Houses are a great example. They absolutely crumble without constant maintenance. Water heater every 10 years, roof every 20, hardwood refinishing as needed, paint, GFCIs wear out, every type of appliance and HVAC item, repairing drywall, caulking bathrooms, and the list goes on and on.
Physical media wears out. Book pages get sun and moisture damage, wear from use, discs rot, vinyls get damaged just by being played. Film and printed photos fade.
In the case of textbooks and other non-fiction, information itself can become outdated.
Sure, the advent of digital technology should mean data doesn’t suffer from the woes of the physical realm, but that’s not even really half of the discussion.
Even those old boxed pieces of software, simply getting them to run usually isn’t always helpful. Is my tax software from 1999 going to have any functional purpose? Will I be able to get a job as a graphic designer anymore if my tools support 256 colors? If someone else made a better PDF than Acrobat Reader 1.0 would I have any desire to use the copy I already own?
Another analogy: if I could be given a brand new classic car but it needed leaded gasoline and got 10 MPG, is the fact that it lasted a lifetime relevant to me for the purposes of daily driving?
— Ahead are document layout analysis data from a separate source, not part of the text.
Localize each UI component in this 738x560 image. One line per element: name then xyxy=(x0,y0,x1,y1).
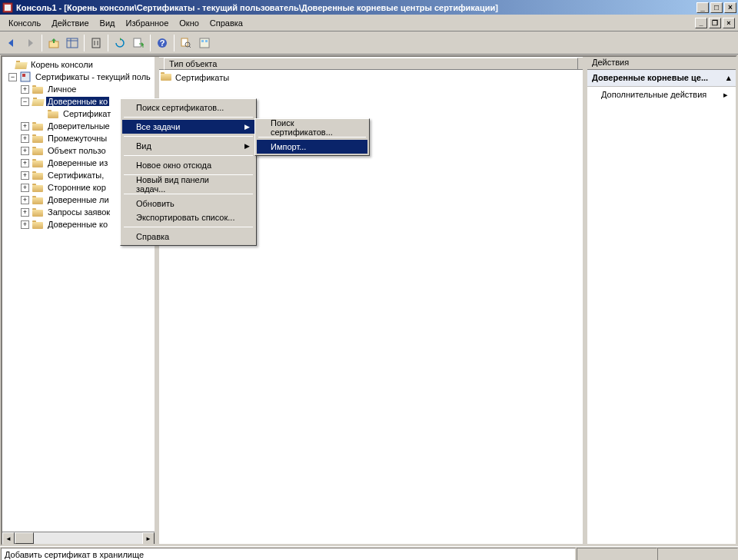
expand-icon[interactable]: + xyxy=(21,196,29,204)
status-bar: Добавить сертификат в хранилище xyxy=(0,546,738,560)
ctx-refresh[interactable]: Обновить xyxy=(122,197,254,210)
mdi-close-button[interactable]: × xyxy=(723,18,735,28)
options-button[interactable] xyxy=(196,35,213,51)
expand-icon[interactable]: + xyxy=(21,184,29,192)
folder-icon xyxy=(32,194,44,205)
ctx-search-certificates[interactable]: Поиск сертификатов... xyxy=(122,101,254,114)
folder-icon xyxy=(32,219,44,230)
delete-button[interactable] xyxy=(88,35,105,51)
menu-action[interactable]: Действие xyxy=(46,17,94,29)
ctx-view[interactable]: Вид▶ xyxy=(122,139,254,153)
mdi-restore-button[interactable]: ❐ xyxy=(709,18,721,28)
menu-bar: Консоль Действие Вид Избранное Окно Спра… xyxy=(0,15,738,31)
folder-icon xyxy=(47,108,59,119)
svg-text:?: ? xyxy=(160,38,165,48)
scroll-right-button[interactable]: ► xyxy=(142,532,155,544)
menu-favorites[interactable]: Избранное xyxy=(121,17,175,29)
back-button[interactable] xyxy=(3,35,20,51)
collapse-icon[interactable]: ▴ xyxy=(726,73,731,83)
folder-icon xyxy=(32,157,44,168)
folder-open-icon xyxy=(32,96,44,107)
window-title: Консоль1 - [Корень консоли\Сертификаты -… xyxy=(16,3,696,12)
svg-rect-16 xyxy=(201,40,204,42)
title-bar: Консоль1 - [Корень консоли\Сертификаты -… xyxy=(0,0,738,15)
status-cell xyxy=(657,548,738,561)
list-header[interactable]: Тип объекта xyxy=(159,57,583,70)
folder-icon xyxy=(32,207,44,217)
tree-cert-user[interactable]: − Сертификаты - текущий поль xyxy=(2,71,155,83)
ctx-export-list[interactable]: Экспортировать список... xyxy=(122,210,254,224)
expand-icon[interactable]: + xyxy=(21,147,29,155)
submenu-all-tasks: Поиск сертификатов... Импорт... xyxy=(254,118,370,156)
actions-panel: Действия Доверенные корневые це... ▴ Доп… xyxy=(586,57,736,544)
window-controls: _ □ × xyxy=(696,2,736,13)
ctx-new-window[interactable]: Новое окно отсюда xyxy=(122,158,254,172)
up-button[interactable] xyxy=(45,35,62,51)
svg-rect-1 xyxy=(5,5,11,11)
actions-more[interactable]: Дополнительные действия ▸ xyxy=(587,87,736,103)
expand-icon[interactable]: + xyxy=(21,220,29,229)
expand-icon[interactable]: + xyxy=(21,122,29,131)
menu-separator xyxy=(124,136,253,137)
forward-button[interactable] xyxy=(22,35,38,51)
mdi-minimize-button[interactable]: _ xyxy=(695,18,707,28)
menu-separator xyxy=(124,227,253,227)
collapse-icon[interactable]: − xyxy=(8,73,17,81)
horizontal-scrollbar[interactable]: ◄ ► xyxy=(2,532,155,544)
expand-icon[interactable]: + xyxy=(21,159,29,167)
export-list-button[interactable] xyxy=(130,35,147,51)
tree-personal[interactable]: + Личное xyxy=(2,83,155,95)
menu-window[interactable]: Окно xyxy=(174,17,204,29)
app-icon xyxy=(2,2,14,14)
chevron-right-icon: ▸ xyxy=(723,90,728,100)
svg-rect-19 xyxy=(22,74,25,77)
status-text: Добавить сертификат в хранилище xyxy=(1,548,576,561)
folder-icon xyxy=(32,84,44,94)
tree-root[interactable]: Корень консоли xyxy=(2,58,155,71)
svg-line-14 xyxy=(189,46,191,48)
status-cell xyxy=(577,548,657,561)
actions-header: Действия xyxy=(587,57,736,70)
main-area: Корень консоли − Сертификаты - текущий п… xyxy=(1,55,737,545)
svg-rect-17 xyxy=(205,40,208,42)
submenu-arrow-icon: ▶ xyxy=(244,142,250,150)
menu-view[interactable]: Вид xyxy=(95,17,121,29)
show-hide-tree-button[interactable] xyxy=(64,35,81,51)
collapse-icon[interactable]: − xyxy=(21,98,29,106)
column-header-type[interactable]: Тип объекта xyxy=(164,58,578,70)
maximize-button[interactable]: □ xyxy=(710,2,723,13)
refresh-button[interactable] xyxy=(111,35,128,51)
ctx-help[interactable]: Справка xyxy=(122,230,254,244)
mdi-controls: _ ❐ × xyxy=(695,18,735,28)
folder-icon xyxy=(32,182,44,193)
svg-rect-15 xyxy=(200,38,209,48)
folder-icon xyxy=(32,170,44,181)
expand-icon[interactable]: + xyxy=(21,134,29,143)
folder-icon xyxy=(32,121,44,131)
svg-rect-9 xyxy=(134,38,141,47)
find-cert-button[interactable] xyxy=(178,35,194,51)
expand-icon[interactable]: + xyxy=(21,85,29,94)
svg-rect-3 xyxy=(67,38,78,48)
ctx-new-taskpad-view[interactable]: Новый вид панели задач... xyxy=(122,177,254,191)
expand-icon[interactable]: + xyxy=(21,208,29,217)
actions-section[interactable]: Доверенные корневые це... ▴ xyxy=(587,70,736,87)
scroll-thumb[interactable] xyxy=(15,532,34,544)
help-button[interactable]: ? xyxy=(154,35,171,51)
svg-rect-6 xyxy=(92,38,100,48)
submenu-import[interactable]: Импорт... xyxy=(257,140,367,154)
expand-icon[interactable]: + xyxy=(21,171,29,180)
minimize-button[interactable]: _ xyxy=(696,2,709,13)
folder-icon xyxy=(32,145,44,156)
menu-help[interactable]: Справка xyxy=(204,17,248,29)
submenu-search-certificates[interactable]: Поиск сертификатов... xyxy=(257,121,367,134)
menu-console[interactable]: Консоль xyxy=(3,17,46,29)
folder-icon xyxy=(15,59,27,70)
list-item-certificates[interactable]: Сертификаты xyxy=(161,71,581,84)
menu-separator xyxy=(258,137,366,138)
close-button[interactable]: × xyxy=(724,2,736,13)
folder-icon xyxy=(161,72,173,83)
scroll-left-button[interactable]: ◄ xyxy=(2,532,15,544)
ctx-all-tasks[interactable]: Все задачи▶ xyxy=(122,120,254,134)
menu-separator xyxy=(124,194,253,194)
Basically, what I’m saying is that “surviving” and “maintaining value” are different things, and that putting things into the buckets of of “consumable” and “durable” good is a little too binary compared to the real world.
Sure, the smartphone distribution model means that old applications aren’t as resilient as WIN32 apps, but that doesn’t automatically mean that the current model isn’t acceptably durable.